### WHAT THE TASK ASKS
Search the entries for lines with the string "click" and say how many there are, giving only the number.

### INPUT RECORDS
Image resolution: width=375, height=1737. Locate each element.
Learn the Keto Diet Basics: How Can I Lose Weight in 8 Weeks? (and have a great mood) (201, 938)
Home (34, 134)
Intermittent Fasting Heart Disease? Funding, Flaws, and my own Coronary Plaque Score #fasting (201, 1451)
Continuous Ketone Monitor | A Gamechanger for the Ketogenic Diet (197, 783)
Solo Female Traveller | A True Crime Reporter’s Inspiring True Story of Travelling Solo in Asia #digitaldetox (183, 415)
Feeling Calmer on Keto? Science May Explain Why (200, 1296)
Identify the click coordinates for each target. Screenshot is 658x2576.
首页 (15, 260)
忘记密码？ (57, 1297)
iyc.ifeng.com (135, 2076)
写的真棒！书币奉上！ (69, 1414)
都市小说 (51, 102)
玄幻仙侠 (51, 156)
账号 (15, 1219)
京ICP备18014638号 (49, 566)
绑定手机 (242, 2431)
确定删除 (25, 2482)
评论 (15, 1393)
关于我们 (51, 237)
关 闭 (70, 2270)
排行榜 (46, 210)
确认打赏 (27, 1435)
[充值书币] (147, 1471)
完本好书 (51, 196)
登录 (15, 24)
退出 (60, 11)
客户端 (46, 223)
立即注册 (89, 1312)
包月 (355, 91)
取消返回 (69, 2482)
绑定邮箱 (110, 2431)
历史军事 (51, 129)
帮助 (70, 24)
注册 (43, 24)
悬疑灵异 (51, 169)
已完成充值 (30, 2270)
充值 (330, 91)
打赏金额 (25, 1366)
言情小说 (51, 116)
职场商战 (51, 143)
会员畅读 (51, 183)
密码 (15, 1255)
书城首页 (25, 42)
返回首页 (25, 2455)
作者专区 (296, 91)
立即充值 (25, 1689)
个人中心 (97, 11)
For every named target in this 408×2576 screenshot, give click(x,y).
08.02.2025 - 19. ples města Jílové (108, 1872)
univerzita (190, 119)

### ANSWER TO THE PROBLEM
2